Learn about the knowledge graph and how it tells you what it knows, how it knows it and why.
You might have been hearing the phrase “knowledge graph” everywhere for quite a while. It’s now on the minds of business leaders and executives from a wide range of industries seeking to put their data to good use. But what exactly is a knowledge graph and why are so many enterprises embracing the idea of having one?
Let’s begin with the ‘what’.
Back in 1658, the Czech educator John Amos Comenius published a textbook for children, called Orbis Pictus, or Orbis Sensualium Pictus (Visible World in Pictures). The textbook was revolutionary for its time: it contained images, signs, words, artifacts, things and creatures – all presented through one or more rich networks of meaning related to them.
On an abstract level, and skipping a lot of technical details, to a machine trying to make sense of something (a data object), a knowledge graph is like the Orbis Pictus to a child who discovers the workings of the world. The reason these two ways of representing things are so similar is that their aim is to represent a thing through its connections and together with interrelated pieces of information about its ecosystem.
Both Orbis Pictus and a knowledge graph serve as tools for richly describing things, people and concepts, relying on the relationships they enter with the rest of the world. But Orbis Pictus uses metaphors and narratives to explain what something is to a child. While a knowledge graph is all about formalized descriptions of real-world objects and hyperconnectivity on a data level that serve machines to make sense of information input.
In more detail, the knowledge graph is a collection of interlinked descriptions of entities – real-world objects, events, situations or abstract concepts. Most importantly, it is an information structure built with the purpose of serving software agents and systems as a reference.
Which brings us to the ‘why’ part of our quest for understanding the knowledge graph: why are so many enterprises embracing the idea of having it.
Today, there is a knowledge graph technology underpinning the operations of virtual assistants such as Siri, Google Assistant as well as Alexa and Cortana. Companies like BBC, Elsevier and Roche use knowledge graphs to power their research and development activities (Roche), their operations with content (BBC) and last but not least their business processes.
The reason so many enterprises are embracing the idea of organizing their knowledge in a knowledge graph is the same: in the 21st century, when our information is only as good as our ability to navigate through it and derive meaning from it, enterprise knowledge management needs the help of machines. What attracts companies to building and maintaining a knowledge graph is its ability to integrate disparate data and use these data as background information, that is, as a context that serves enhanced analysis and decision-making. Click To Tweet
A knowledge graph structure not only allows an enterprise to organize, manage and discover internal data, but also to link these data to external data sources and benefit from the network effect. It is this collecting and connecting of seemingly unrelated facts that turns the technical talk of joining the nodes (see Data Daiquiri: The Power of Mixing Data) into the business walk of bringing more business through data integration. Exploring information, starting from any point and further tracing all the relationships this information enters into, takes the knowledge discovery journey to an entirely different level.

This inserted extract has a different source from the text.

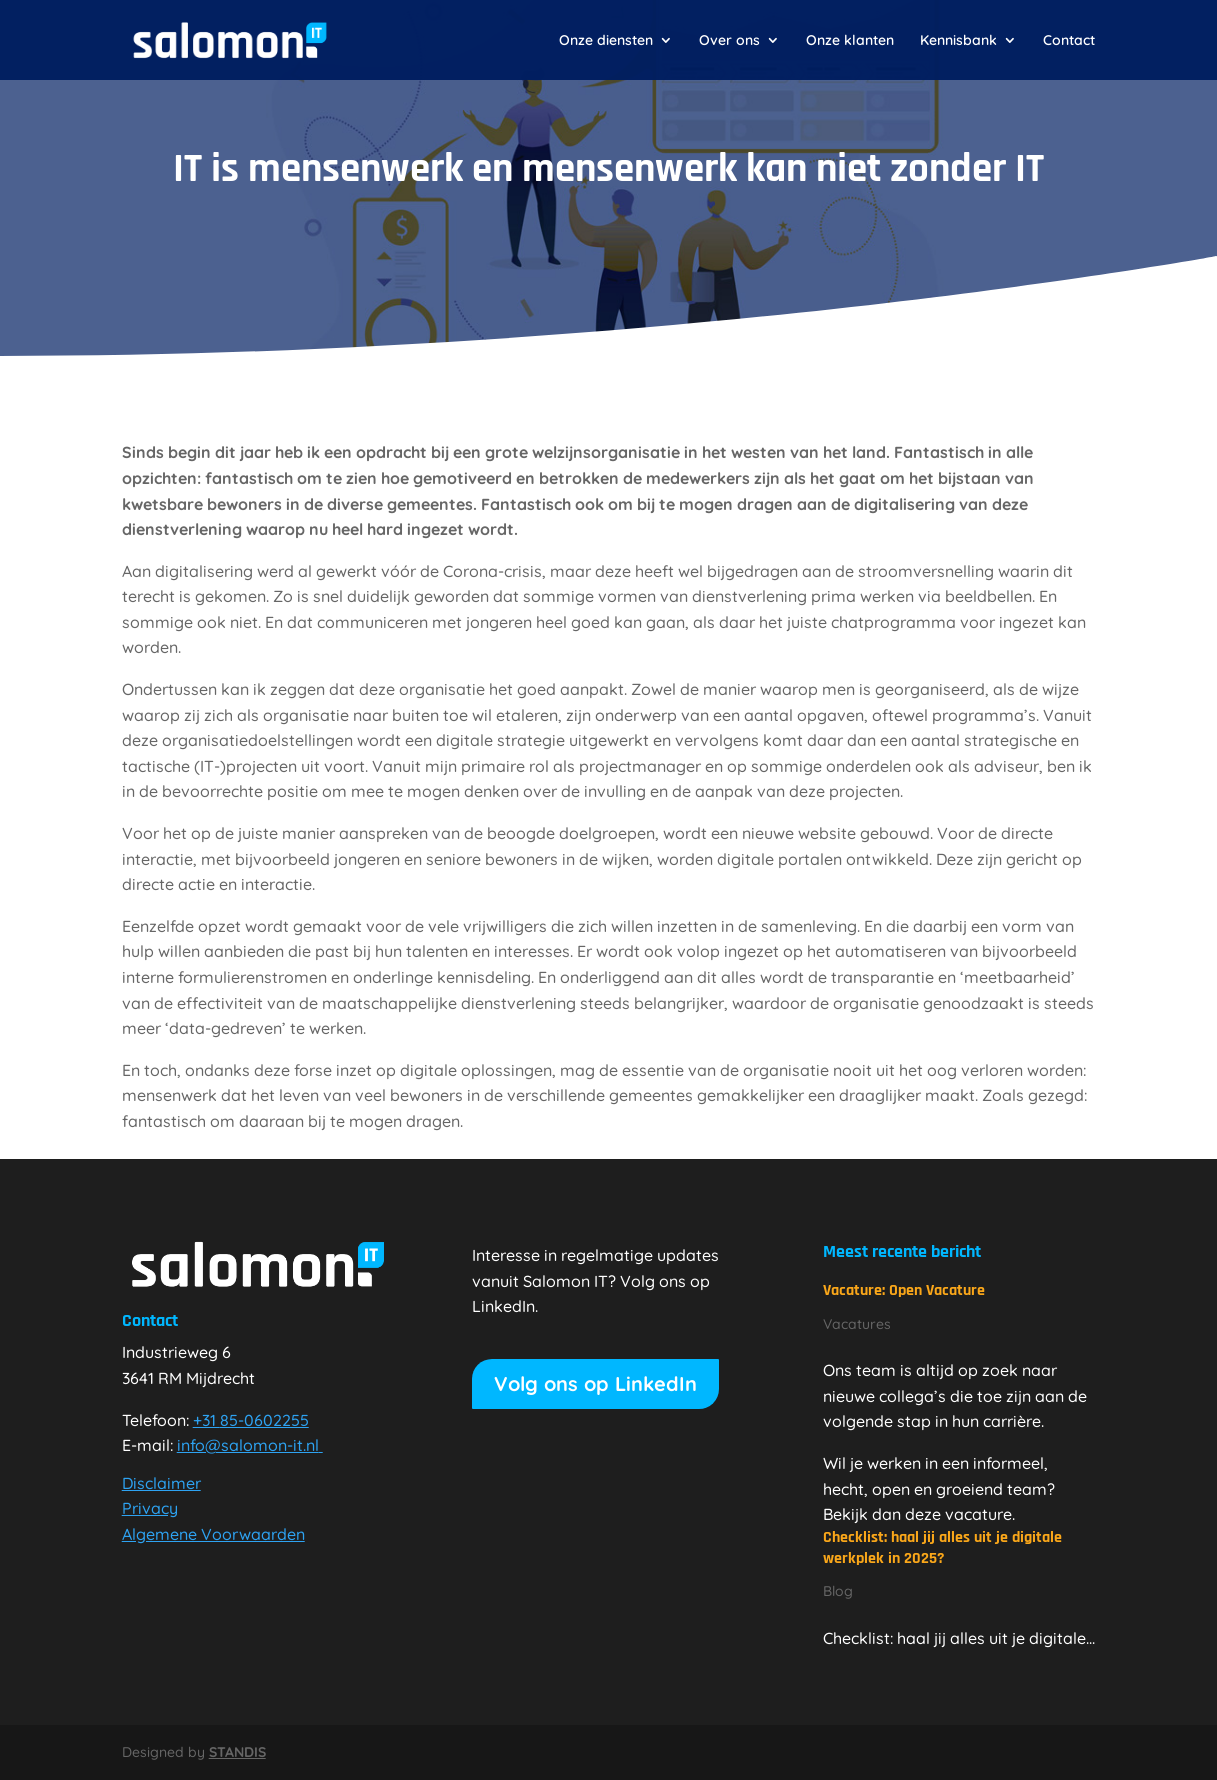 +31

Linking data and exploring these data as a knowledge graph structure is beneficial to the enterprise for two reasons:
As explained in Exploiting Linked Data and Knowledge Graphs in Large Organisations:
[…] Knowledge Graph is changing our ways of accessing information and knowledge:
answers to implicit questions behind your searches surface directly from millions of relevant documents when you are googling […]; you are empowered better than ever with the effective access to your colleagues’ expertise in problem solving […]
In an era of highly connected people and data, doing business grows increasingly dependent on doing data integration efficiently. The more data a business is able to contextualize and personalize, the more opportunities stemming from the networked effect there will be.
How NuMedii built an expert knowledge graph to support their researchNuMedii set out to build an intelligent analytical solution supporting research activities related to the identification of new therapies for treating idiopathic pulmonary fibrosis (IPF).
Nu Medii built an expert knowledge graph covering genomics, proteomics, metabolomics, disease conditions, drug products, scientific literature and various biomedical ontologies. At the same time, they annotated large corpora of scientific literature with gene, disease, compounds and drug concepts and mined for the generic relationships between them.
Whether we’re talking about enterprise knowledge management, content integration, market intelligence or smart data, at the end of the day, what a knowledge graph brings to the table is context. Context through which the noise is turned into a signal, that is, the disparate, seemingly meaningless data are integrated and transformed into an edge. The edge only smart can give you.